Young fans showed, especially in England, that they’re quite content with what they’re getting at the moment, it’s just the owners they’re not happy with. 

They may not be content with what their club is doing on and off the pitch, but the product of football isn’t particularly in need of heavy reform. It needs some reform, but not in the way in which fans are no longer at the forefront of what it stands for. 

Perez and his group of greedy football club owners brought to the table the very thing football fans don’t want. 

A competition in which money, money and more money is the only motivation for these clubs to be involved, more so than they are now. 

Let’s not lose sight of the fact money is the very thing that football clubs give a damn about these days, especially Premier League clubs and those competing across Europe’s top divisions. 

This will not have come as a surprise to many, but the disgusting nature in which it was proposed was unforgivable. 

Broken down in simple terms, what these 12 clubs were trying to do was create their own footballing eco-system to ensure their long-term futures, at the expense of every other single club in Europe and their respective fan bases. 

With their seedy plans, hidden behind a thin veil of claiming to be ‘the saviours of football’ they were quite prepared to put hundreds of football clubs out of business. 

The ‘closed shop’ nature of the ESL pretty much said: “If you’re not privileged enough to be in our little club, then you may as well go and try and do something else because football is quite clearly no longer for you.”

What these clubs, and evidently Perez himself, didn’t plan for, was the fact football fans live and die off the fact football is open to everyone. 

Yes, there will always be a handful of clubs who have more money than anyone else, but there is nothing more beautiful than the hope that your little club, which doesn’t have as much money and definitely doesn’t have the best players, has the opportunity to compete against the biggest and the richest, and can beat them over 90 minutes of football.
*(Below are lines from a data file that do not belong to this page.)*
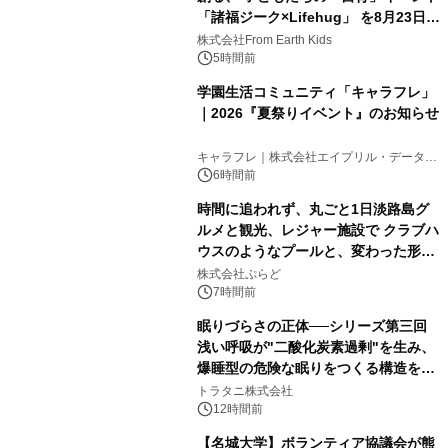
「諸福ジーク×Lifehug」 を8月23日
(日)開催
株式会社From Earth Kids
5時間前
学園生活コミュニティ「キャラフレ」
｜2026『夏祭りイベント』のお知らせ
キャラフレ｜株式会社エイプリル・データ・
デザインズ
6時間前
時間に追われず、丸ごと1日淡路島グ
ルメと観光、レジャー施設で クラブハ
ウスのようなプールと、変わった形の
サウナも 「THE BOXY AWAJI」のお
株式会社ぷらど
得な素泊まり連泊プランで
7時間前
眠りづらさの正体──シリーズ第三回
浅い呼吸が"二酸化炭素過剰"を生み、
爆睡型の危険な眠りをつくる構造を解
説
トラタニ株式会社
12時間前
【名城大学】ボランティア協議会が熊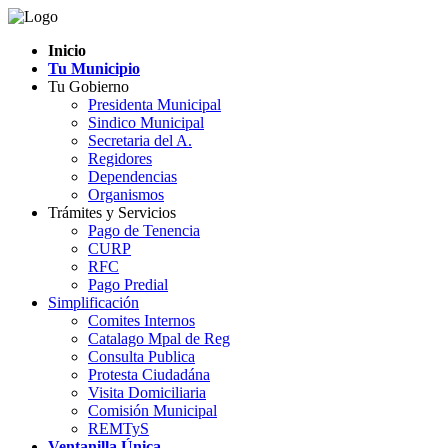
Inicio
Tu Municipio
Tu Gobierno
Presidenta Municipal
Sindico Municipal
Secretaria del A.
Regidores
Dependencias
Organismos
Trámites y Servicios
Pago de Tenencia
CURP
RFC
Pago Predial
Simplificación
Comites Internos
Catalago Mpal de Reg
Consulta Publica
Protesta Ciudadána
Visita Domiciliaria
Comisión Municipal
REMTyS
Ventanilla Única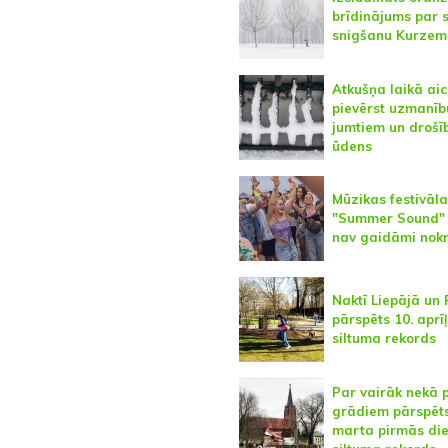
brīdinājums par s
snigšanu Kurzem
Atkušņa laikā aic
pievērst uzmanīb
jumtiem un drošīb
ūdens
Mūzikas festivāla
"Summer Sound" 
nav gaidāmi nokr
Naktī Liepājā un
pārspēts 10. aprī
siltuma rekords
Par vairāk nekā 
grādiem pārspēt
marta pirmās di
Fair and square. 

Obviously, Perez and his merry men fear this kind of level playing field. In England, the so-called top-six have been rocked in recent years by the emergence of Leicester as a disruptor in their space, and this season we’ve thrown our own hats in the ring by showing that maybe, just maybe, their little club isn’t quite as exclusive as they thought it was.

The rest of Europe’s super clubs, and England’s greedy six, cannot fathom that they may have a bit more competition. 
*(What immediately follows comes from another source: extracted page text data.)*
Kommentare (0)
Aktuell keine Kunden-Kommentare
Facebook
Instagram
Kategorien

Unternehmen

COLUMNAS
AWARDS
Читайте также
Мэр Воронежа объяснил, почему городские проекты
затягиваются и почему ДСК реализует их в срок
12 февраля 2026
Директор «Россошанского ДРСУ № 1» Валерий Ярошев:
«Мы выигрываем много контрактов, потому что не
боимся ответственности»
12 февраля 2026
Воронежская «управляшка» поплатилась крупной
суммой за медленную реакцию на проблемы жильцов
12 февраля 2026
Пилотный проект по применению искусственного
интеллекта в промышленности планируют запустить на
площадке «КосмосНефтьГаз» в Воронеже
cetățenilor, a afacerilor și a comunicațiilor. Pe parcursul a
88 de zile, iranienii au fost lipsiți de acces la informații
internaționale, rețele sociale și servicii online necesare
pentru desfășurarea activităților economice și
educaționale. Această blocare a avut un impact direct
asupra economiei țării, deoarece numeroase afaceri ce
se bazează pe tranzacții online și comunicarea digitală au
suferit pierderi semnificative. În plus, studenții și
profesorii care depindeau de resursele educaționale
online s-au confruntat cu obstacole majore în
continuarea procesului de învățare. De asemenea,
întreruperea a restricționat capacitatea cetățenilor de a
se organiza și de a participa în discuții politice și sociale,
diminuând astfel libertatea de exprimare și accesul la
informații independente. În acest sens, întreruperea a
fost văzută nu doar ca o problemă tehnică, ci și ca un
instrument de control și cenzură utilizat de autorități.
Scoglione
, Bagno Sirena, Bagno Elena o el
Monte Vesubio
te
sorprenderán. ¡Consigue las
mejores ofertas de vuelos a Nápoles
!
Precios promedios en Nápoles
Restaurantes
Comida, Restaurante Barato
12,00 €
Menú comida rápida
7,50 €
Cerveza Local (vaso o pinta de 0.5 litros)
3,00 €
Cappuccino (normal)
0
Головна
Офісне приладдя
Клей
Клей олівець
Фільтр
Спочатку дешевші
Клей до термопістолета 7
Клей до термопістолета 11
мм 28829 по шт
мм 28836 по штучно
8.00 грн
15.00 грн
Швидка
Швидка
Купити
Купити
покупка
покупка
The likes of Man United and Arsenal are already on their knees having underachieved heavily over the last decade, and now they’ve got to contend with Leicester and West Ham threatening to take their place. No wonder they wanted to protect themselves.

We were told the ESL was an alternative to the Champions League, which already does exactly what they claimed the ESL to be. 
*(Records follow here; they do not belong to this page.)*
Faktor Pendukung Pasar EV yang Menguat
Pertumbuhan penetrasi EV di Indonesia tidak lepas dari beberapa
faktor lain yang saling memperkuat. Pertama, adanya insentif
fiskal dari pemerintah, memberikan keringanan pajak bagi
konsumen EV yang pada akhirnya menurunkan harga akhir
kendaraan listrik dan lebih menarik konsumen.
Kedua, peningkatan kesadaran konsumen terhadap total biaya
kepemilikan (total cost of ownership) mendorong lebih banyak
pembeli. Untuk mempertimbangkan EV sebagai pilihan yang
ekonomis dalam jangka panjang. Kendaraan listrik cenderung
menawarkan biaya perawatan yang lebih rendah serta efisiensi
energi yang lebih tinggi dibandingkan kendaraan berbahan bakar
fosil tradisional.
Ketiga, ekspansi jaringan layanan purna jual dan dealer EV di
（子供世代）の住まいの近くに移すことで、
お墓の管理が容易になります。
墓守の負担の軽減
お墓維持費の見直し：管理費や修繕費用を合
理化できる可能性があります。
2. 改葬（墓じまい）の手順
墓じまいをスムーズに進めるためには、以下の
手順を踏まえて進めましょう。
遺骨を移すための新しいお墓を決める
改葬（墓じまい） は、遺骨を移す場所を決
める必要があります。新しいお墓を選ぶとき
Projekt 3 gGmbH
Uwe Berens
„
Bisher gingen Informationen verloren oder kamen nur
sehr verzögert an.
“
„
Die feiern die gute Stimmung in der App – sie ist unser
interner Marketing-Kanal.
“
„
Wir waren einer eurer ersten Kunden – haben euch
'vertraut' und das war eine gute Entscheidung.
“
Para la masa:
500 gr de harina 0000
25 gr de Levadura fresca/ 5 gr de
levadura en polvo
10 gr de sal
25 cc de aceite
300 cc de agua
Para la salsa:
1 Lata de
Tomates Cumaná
The very best teams on the continent, who boast the very best players in the world, competing to be Europe’s very best club every season. But obviously it’s not fair that some of Europe’s other successful, yet not as wealthy, clubs were also able to be involved. 

The Champions League does indeed need reform, but it needs reform in the way that makes it fairer for those who have earned the right to compete in it, not to make the richest clubs even richer. 

Fans realise that, and fans stood up for the sport they all love as a result. They won the battle in the end, with English clubs the first to realise they may have just underestimated the views and feelings of the very people they were claiming to be helping. 

Put simply, fans couldn’t give a stuff about how many billions their club has or could earn in the future, but they do care about the rivalries, the away days, the euphoria of winning and overachieving, the heartbreak of losing and underachieving. 

It’s all they want, but they want it while also being treated fairly by the clubs they hold dear. 

So that’s why the reaction to the ESL was so strong. This had nothing to do with wanting what’s best for fans and everything to do with ensuring these very rich football clubs could continue to get richer. Exclusively.

From West Ham’s perspective, it’s great that we weren’t involved. But it’s funny that the stadium move was supposed to get us to that top table, the table in which we would’ve been invited along to join the greedy gang. 

How lucky are we that the move hasn’t lived up to its tagline just yet. A world class stadium for a world class team sounds like a rubbish ESL marketing line.